Wer eher zurückhaltend und in sich gekehrt ist, kann sich gegenüber energiegeladenen, lauteren Kolleginnen und Kollegen oft nur schwer behaupten. Doch Unternehmen können stark von Teams profitieren, deren Mitglieder viele unterschiedliche Wesensmerkmale haben. Was hilft Introvertierten, im Job erfolgreich zu sein?

Was bedeutet Introversion?

Introversion wird in der Persönlichkeitspsychologie als Charaktereigenschaft verstanden. Im Vergleich zu extrovertierten Menschen benötigen introvertierte weniger soziale Kontakte, um sich wohlzufühlen.
„Introvertierte Personen sind Personen, die sich gerne zurückziehen, die gerne Zeit alleine verbringen“, sagt die Psychologin Jule Specht. Während extrovertierte Menschen sich in Gruppen wohlfühlen, suchen Introvertierte seltener gesellige Situationen auf. Stattdessen verbringen sie gern Zeit für sich allein zu Hause.
Auch wenn die beiden Begriffe häufig gleichgesetzt werden: Introvertiert zu sein bedeutet nicht zwangsläufig, schüchtern zu sein. Hinter Schüchternheit stecken soziale Ängste, die überwunden werden können. Introversion hingegen ist eine Charaktereigenschaft. Während Introvertierte gern allein sind, möchten Schüchterne vielleicht gerne geselliger sein, trauen sich aber nicht.
Schüchternheit kann also auch mit mangelndem Selbstbewusstsein zusammenhängen. Dann seien häufig Ängste der Grund für den sozialen Rückzug, sagt die Psychologin Jule Specht. Introvertierte können dagegen sehr selbstbewusst sein.
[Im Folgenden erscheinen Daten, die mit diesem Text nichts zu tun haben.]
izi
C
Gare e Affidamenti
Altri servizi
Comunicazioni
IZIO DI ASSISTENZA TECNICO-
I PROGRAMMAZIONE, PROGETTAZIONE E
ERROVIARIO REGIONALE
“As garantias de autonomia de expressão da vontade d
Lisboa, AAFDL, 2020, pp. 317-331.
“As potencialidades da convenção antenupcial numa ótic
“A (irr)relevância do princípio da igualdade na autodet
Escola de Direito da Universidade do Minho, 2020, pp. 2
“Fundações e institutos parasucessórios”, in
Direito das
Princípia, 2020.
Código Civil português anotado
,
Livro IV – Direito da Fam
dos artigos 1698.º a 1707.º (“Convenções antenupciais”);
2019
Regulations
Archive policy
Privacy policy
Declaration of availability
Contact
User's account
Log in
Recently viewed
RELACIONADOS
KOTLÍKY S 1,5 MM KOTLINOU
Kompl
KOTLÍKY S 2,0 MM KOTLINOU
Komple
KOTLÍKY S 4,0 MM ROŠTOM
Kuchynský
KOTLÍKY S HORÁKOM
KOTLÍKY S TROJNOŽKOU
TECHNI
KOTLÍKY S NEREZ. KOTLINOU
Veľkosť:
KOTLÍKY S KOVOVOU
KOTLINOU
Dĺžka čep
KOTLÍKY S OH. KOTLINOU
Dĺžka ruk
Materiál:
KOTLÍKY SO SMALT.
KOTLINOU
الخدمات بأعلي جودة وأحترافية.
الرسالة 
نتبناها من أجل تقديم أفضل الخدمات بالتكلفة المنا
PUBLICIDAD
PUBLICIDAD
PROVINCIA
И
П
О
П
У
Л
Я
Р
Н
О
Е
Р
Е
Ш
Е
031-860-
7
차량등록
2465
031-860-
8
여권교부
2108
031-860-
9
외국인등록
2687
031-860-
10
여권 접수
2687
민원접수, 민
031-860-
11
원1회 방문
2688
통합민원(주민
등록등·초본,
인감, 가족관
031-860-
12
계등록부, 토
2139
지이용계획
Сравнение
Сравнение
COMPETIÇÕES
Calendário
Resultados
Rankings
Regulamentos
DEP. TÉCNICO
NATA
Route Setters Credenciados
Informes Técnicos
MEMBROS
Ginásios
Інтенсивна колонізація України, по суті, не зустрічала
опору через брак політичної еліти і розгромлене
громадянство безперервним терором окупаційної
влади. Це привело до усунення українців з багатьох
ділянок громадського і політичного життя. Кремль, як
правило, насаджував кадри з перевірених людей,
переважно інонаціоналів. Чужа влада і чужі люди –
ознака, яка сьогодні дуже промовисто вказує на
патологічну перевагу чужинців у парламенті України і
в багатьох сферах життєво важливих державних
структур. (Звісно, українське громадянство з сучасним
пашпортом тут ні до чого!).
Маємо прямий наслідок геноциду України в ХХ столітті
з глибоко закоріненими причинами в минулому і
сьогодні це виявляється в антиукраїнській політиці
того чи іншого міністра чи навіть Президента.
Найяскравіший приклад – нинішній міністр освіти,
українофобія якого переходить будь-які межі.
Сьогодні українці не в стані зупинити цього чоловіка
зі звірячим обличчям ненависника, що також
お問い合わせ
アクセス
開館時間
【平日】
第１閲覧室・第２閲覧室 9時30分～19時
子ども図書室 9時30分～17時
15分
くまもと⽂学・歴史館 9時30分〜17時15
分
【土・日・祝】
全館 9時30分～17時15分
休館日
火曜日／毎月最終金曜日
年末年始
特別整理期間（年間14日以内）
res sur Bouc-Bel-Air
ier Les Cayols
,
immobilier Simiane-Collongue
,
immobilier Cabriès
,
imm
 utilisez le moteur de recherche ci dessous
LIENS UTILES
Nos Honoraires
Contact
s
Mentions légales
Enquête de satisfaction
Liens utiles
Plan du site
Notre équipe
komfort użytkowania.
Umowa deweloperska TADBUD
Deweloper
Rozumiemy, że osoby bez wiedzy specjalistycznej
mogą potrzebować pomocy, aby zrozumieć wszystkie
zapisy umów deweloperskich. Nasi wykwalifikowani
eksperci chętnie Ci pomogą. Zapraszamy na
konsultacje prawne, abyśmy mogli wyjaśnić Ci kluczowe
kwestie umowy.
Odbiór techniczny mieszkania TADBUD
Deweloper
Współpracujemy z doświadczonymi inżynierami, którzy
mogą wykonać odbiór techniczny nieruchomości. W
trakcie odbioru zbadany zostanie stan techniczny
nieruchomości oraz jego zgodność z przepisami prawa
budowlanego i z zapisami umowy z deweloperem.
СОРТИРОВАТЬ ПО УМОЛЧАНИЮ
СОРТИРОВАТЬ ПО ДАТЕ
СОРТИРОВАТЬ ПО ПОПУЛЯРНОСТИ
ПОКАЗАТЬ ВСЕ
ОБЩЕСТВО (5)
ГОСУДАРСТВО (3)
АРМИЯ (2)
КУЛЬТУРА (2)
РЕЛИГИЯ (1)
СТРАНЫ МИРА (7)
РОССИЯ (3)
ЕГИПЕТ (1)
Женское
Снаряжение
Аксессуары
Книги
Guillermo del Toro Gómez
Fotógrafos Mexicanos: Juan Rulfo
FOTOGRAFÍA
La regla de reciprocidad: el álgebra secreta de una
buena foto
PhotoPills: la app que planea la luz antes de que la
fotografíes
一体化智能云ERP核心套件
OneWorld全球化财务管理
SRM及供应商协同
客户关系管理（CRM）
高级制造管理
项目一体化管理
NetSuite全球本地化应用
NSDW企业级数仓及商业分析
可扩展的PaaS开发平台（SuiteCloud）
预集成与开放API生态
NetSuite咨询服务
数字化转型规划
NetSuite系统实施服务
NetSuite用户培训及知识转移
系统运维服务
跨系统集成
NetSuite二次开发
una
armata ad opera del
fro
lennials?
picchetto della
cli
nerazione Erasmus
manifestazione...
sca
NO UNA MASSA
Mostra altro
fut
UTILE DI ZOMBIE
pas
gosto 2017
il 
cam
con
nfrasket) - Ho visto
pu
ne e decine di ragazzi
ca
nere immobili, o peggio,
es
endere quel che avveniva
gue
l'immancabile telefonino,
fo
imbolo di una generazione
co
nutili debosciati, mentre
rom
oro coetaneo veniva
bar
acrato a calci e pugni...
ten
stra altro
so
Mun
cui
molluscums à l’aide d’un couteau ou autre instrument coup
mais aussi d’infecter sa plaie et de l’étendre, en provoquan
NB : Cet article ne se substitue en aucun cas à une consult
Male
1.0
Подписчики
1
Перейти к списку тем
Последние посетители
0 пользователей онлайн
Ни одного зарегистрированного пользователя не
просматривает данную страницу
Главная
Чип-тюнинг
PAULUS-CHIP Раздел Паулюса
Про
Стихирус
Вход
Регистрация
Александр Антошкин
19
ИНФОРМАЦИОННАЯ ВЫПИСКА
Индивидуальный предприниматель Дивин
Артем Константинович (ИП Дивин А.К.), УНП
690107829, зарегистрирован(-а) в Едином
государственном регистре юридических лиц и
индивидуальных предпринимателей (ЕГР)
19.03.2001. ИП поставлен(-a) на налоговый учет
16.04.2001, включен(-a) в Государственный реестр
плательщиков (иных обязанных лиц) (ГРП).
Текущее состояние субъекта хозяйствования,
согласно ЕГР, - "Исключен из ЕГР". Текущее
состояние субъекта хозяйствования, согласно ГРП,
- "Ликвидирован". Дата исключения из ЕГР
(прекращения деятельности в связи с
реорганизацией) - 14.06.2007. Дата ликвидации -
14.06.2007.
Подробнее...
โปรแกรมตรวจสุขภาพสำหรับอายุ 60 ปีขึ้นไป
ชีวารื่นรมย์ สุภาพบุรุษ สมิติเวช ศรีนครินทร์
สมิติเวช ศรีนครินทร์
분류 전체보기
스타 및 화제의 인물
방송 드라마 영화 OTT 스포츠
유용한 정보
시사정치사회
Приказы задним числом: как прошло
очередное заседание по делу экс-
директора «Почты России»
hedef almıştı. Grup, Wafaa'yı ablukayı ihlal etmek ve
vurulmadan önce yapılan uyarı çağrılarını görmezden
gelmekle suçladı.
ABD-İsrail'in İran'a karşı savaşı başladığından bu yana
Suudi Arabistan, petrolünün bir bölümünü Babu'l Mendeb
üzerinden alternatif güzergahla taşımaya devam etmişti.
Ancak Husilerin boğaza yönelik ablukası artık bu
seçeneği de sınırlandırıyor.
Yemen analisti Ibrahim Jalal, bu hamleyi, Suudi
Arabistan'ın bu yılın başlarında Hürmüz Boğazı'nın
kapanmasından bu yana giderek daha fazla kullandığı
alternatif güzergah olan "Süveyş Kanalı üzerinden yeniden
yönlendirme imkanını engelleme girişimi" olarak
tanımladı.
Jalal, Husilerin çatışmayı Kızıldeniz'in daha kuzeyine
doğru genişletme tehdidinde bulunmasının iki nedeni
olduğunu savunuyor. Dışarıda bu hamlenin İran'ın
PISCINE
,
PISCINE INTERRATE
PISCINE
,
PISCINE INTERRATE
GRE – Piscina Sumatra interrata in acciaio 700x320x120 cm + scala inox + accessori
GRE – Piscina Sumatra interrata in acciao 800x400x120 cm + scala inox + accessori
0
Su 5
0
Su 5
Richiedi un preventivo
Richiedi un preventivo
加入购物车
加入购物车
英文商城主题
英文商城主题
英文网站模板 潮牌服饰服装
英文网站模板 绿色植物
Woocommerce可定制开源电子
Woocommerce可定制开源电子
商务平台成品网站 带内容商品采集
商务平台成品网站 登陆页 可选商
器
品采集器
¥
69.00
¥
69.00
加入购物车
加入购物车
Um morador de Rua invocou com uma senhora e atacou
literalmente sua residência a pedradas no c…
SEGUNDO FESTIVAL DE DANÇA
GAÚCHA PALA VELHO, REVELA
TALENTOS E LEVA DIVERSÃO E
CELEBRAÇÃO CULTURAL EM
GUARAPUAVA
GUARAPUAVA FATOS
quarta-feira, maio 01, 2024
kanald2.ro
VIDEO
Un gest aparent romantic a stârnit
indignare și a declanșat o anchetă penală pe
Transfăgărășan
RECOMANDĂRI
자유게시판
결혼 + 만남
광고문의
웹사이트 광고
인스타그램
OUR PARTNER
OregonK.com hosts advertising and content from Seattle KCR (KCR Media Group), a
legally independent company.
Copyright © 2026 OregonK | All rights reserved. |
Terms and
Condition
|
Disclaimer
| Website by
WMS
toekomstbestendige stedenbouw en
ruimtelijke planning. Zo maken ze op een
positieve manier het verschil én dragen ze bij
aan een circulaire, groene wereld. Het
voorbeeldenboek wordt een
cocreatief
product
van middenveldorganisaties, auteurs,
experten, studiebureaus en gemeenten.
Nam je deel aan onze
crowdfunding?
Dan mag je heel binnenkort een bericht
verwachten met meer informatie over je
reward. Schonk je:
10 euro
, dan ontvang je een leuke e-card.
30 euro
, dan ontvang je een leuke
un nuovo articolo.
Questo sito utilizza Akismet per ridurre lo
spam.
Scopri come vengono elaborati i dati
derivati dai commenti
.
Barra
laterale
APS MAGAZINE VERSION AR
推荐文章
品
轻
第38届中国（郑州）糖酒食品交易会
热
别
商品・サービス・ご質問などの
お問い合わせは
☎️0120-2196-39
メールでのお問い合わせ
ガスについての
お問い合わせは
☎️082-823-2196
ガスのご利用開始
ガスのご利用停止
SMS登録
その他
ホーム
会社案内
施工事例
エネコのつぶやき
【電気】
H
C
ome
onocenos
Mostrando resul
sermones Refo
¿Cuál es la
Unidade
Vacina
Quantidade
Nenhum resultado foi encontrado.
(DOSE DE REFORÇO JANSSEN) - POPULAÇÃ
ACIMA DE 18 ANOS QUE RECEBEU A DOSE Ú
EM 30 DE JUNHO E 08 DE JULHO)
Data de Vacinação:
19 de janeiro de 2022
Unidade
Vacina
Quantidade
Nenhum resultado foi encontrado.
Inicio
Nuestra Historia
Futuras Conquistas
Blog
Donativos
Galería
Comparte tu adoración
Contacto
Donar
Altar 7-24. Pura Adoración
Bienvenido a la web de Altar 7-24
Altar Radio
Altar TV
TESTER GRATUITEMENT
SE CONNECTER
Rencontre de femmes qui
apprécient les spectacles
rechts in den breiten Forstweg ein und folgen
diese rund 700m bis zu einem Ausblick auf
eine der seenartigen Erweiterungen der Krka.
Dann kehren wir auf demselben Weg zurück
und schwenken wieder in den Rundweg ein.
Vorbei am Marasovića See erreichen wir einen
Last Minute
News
Weniger Trubel ist ihnen aber einfach lieber. „Das heißt also, Introversion ist kein Fähigkeitsmakel, sondern das ist einfach eine Präferenz."

Wie viele Menschen sind introvertiert?

Genaue Zahlen gibt es dazu nicht, es wird aber davon ausgegangen, dass es etwa gleich viele introvertierte wie extrovertierte Menschen gibt. Introversion und Extraversion sind aber keine absoluten Kategorien, in die sich Menschen einteilen lassen. Es handelt sich eher um ein Spektrum an Persönlichkeitsanteilen. Rein introvertiert seien nur ganz wenige, betont die Psychologin Petra Kemter-Hofmann. „Es gibt ein paar Studien, die sagen, dass wir eigentlich fast alle in der Mitte sind.“

Introvertiert sein heißt nicht, dass ich stets und ständig introvertiert bin.

Jule Specht, Psychologin

Die Charakterzüge können also mehr oder weniger stark ausgeprägt sein – und sogar je nach Situation angepasst werden. „Introvertiert sein heißt nicht, dass ich stets und ständig introvertiert bin“, sagt die Psychologin Jule Specht.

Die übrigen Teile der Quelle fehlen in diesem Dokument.